Col. Steven McCraw, the head of the Texas Department of Public Safety, today invoked how the 1999 Columbine shooting changed the way law enforcement responds to active shooter situations.
During the Texas House Committee hearing on the Uvalde school massacre, McCraw said:
“There’s compelling evidence that the law enforcement response to the attack at Robb Elementary was an abject failure and antithetical to everything we’ve learned over the last two decades since the Columbine massacre.”
In 2018, James Gagliano, a retired member of the FBI’s elite hostage rescue team, explained to CNN what exactly the response entails.

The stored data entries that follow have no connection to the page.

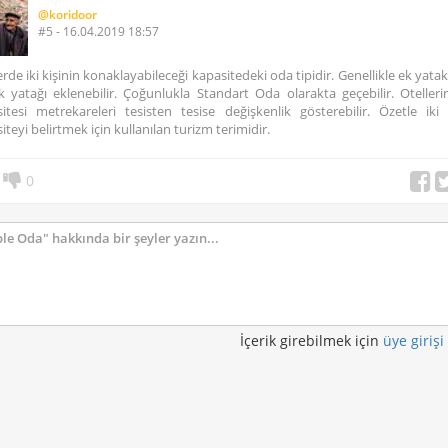
@koridoor
#5 - 16.04.2019 18:57
erde iki kişinin konaklayabileceği kapasitedeki oda tipidir. Genellikle ek yata
 yatağı eklenebilir. Çoğunlukla Standart Oda olarakta geçebilir. Oteller
itesi metrekareleri tesisten tesise değişkenlik gösterebilir. Özetle iki k
iteyi belirtmek için kullanılan turizm terimidir.
0
İçerik girebilmek için
üye girişi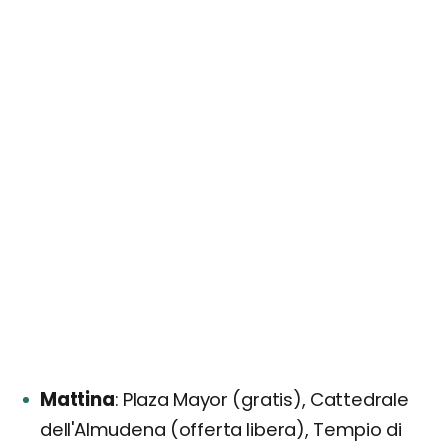
Mattina
Plaza Mayor (gratis), Cattedrale
dell'Almudena (offerta libera), Tempio di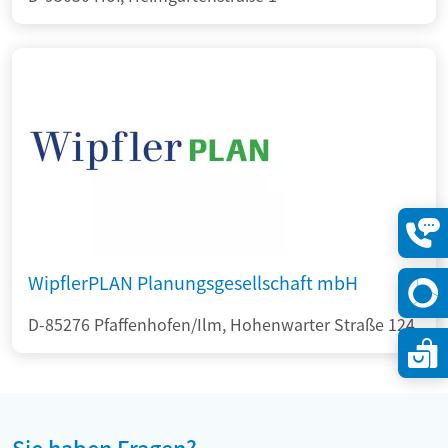
Konta
öffne
WipflerPLAN Planungsgesellschaft mbH
D-85276 Pfaffenhofen/Ilm, Hohenwarter Straße 124
Sie haben Fragen?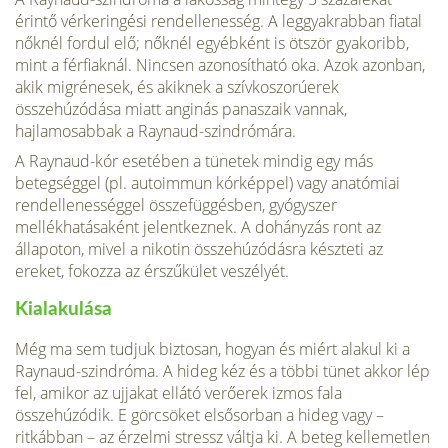
érintő vérkeringési rendellenesség. A leggyakrabban fiatal
nőknél fordul elő; nőknél egyébként is ötször gyakoribb,
mint a férfiaknál. Nincsen azonosítható oka. Azok azonban,
akik migrénesek, és akiknek a szívkoszorúerek
összehúzódása miatt anginás panaszaik vannak,
hajlamosabbak a Raynaud-szindrómára.
A Raynaud-kór esetében a tünetek mindig egy más
betegséggel (pl. autoimmun kórképpel) vagy anatómiai
rendellenességgel összefüggésben, gyógyszer
mellékhatásaként jelentkeznek. A dohányzás ront az
állapoton, mivel a nikotin összehúzódásra készteti az
ereket, fokozza az érszűkület veszélyét.
Kialakulása
Még ma sem tudjuk biztosan, hogyan és miért alakul ki a
Raynaud-szindróma. A hideg kéz és a többi tünet akkor lép
fel, amikor az ujjakat ellátó verőerek izmos fala
összehúzódik. E görcsöket elsősorban a hideg vagy –
ritkábban – az érzelmi stressz váltja ki. A beteg kellemetlen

“You’re going to the sound of the guns,” Gagliano said. “The number one goal is to interdict the shooter or shooters. In the old days, you took land. You went in. You clear the room. Then you slowly and methodically move to clear the next room. In this instance … get to the shooter as quickly as possible and that’s what they clearly did here.”
An exhaustive FBI review of the police response at Columbine led to a more rapid response strategy during active shooter situations, according to Gagliano.
Before the Colorado shooting, responding officers would set up a secure perimeter around the crime scene before even thinking about moving on the suspect.
“Nowadays, what we do is go to the sound of the guns,” Gagliano said. “You get one, two, three, four people together. We’re trained. We use particular formations.”
The police response in Uvalde has been criticized, with responding officers not stopping a gunman until 77 minutes after he entered Robb Elementary School and killed 19 children and two teachers.